++++ Exercise material ++++
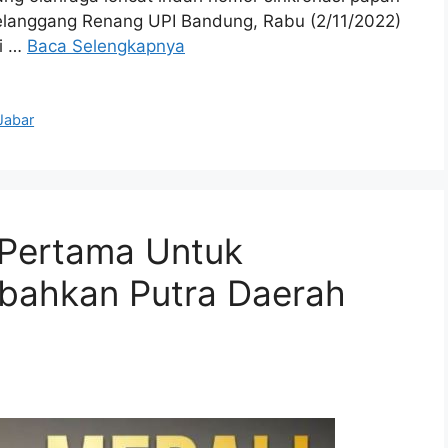
Gelanggang Renang UPI Bandung, Rabu (2/11/2022)
di …
Baca Selengkapnya
Jabar
 Pertama Untuk
mbahkan Putra Daerah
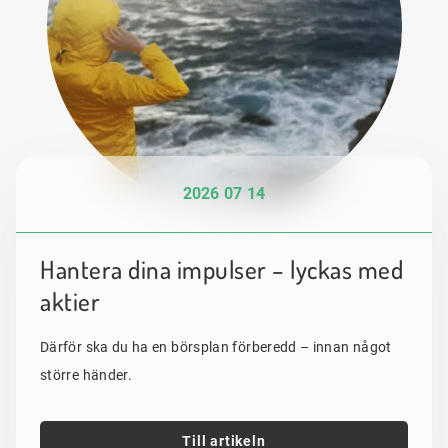
2026 07 14
Hantera dina impulser – lyckas med
aktier
Därför ska du ha en börsplan förberedd – innan något
större händer.
Till artikeln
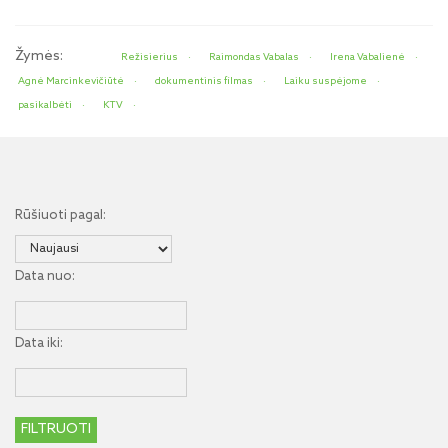
Žymės:
Režisierius
Raimondas Vabalas
Irena Vabalienė
Agnė Marcinkevičiūtė
dokumentinis filmas
Laiku suspėjome
pasikalbėti
KTV
Rūšiuoti pagal:
Data nuo:
Data iki:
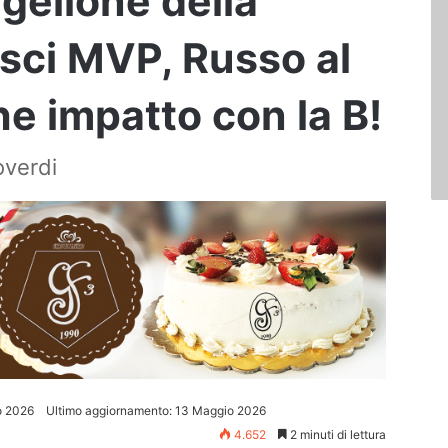
agellone della
asci MVP, Russo al
che impatto con la B!
overdi
o 2026
Ultimo aggiornamento: 13 Maggio 2026
4.652
2 minuti di lettura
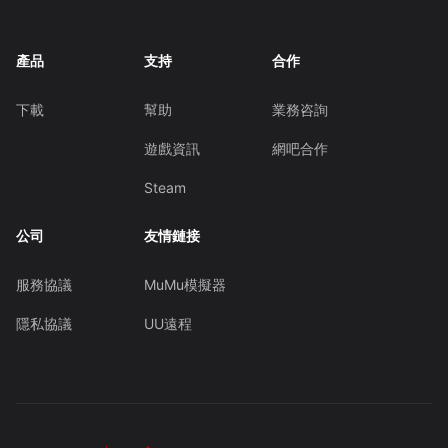
產品
支持
合作
下載
幫助
業務咨詢
遊戲資訊
網吧合作
Steam
公司
友情鏈接
服務協議
MuMu模擬器
隱私協議
UU遠程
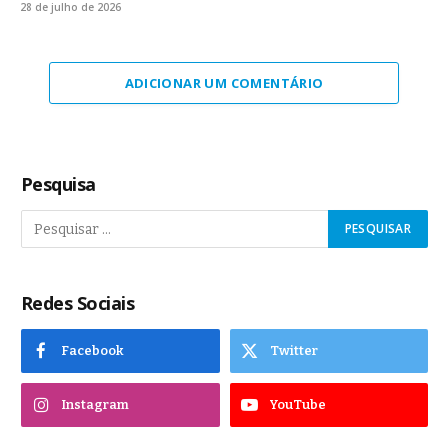
28 de julho de 2026
ADICIONAR UM COMENTÁRIO
Pesquisa
Redes Sociais
Facebook
Twitter
Instagram
YouTube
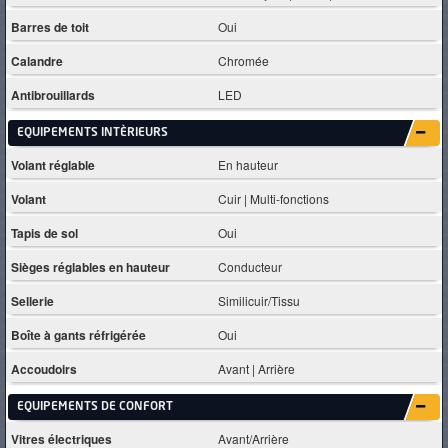
Barres de toit
Oui
Calandre
Chromée
Antibrouillards
LED
EQUIPEMENTS INTÈRIEURS
Volant réglable
En hauteur
Volant
Cuir | Multi-fonctions
Tapis de sol
Oui
Sièges réglables en hauteur
Conducteur
Sellerie
Similicuir/Tissu
Boîte à gants réfrigérée
Oui
Accoudoirs
Avant | Arrière
EQUIPEMENTS DE CONFORT
Vitres électriques
Avant/Arrière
++++
# Task description:
Please copy out each line above exactly as written, but not the pictures.

# Exercise solution:
Gelanggang Renang UPI Bandung, Rabu (2/11/2022)
di …
Baca Selengkapnya
Jabar
 Pertama Untuk
mbahkan Putra Daerah
2026 07 14
Hantera dina impulser – lyckas med
aktier
Därför ska du ha en börsplan förberedd – innan något
större händer.
Till artikeln
Žymės:
Režisierius
Raimondas Vabalas
Irena Vabalienė
Agnė Marcinkevičiūtė
dokumentinis filmas
Laiku suspėjome
pasikalbėti
KTV
Rūšiuoti pagal:
Data nuo:
Data iki:
agellone della
asci MVP, Russo al
che impatto con la B!
overdi
o 2026
Ultimo aggiornamento: 13 Maggio 2026
4.652
2 minuti di lettura
產品
支持
合作
下載
幫助
業務咨詢
遊戲資訊
網吧合作
Steam
公司
友情鏈接
服務協議
MuMu模擬器
隱私協議
UU遠程
28 de julho de 2026
ADICIONAR UM COMENTÁRIO
Pesquisa
Redes Sociais
Facebook
Twitter
Instagram
YouTube
Barres de toit
Oui
Calandre
Chromée
Antibrouillards
LED
EQUIPEMENTS INTÈRIEURS
Volant réglable
En hauteur
Volant
Cuir | Multi-fonctions
Tapis de sol
Oui
Sièges réglables en hauteur
Conducteur
Sellerie
Similicuir/Tissu
Boîte à gants réfrigérée
Oui
Accoudoirs
Avant | Arrière
EQUIPEMENTS DE CONFORT
Vitres électriques
Avant/Arrière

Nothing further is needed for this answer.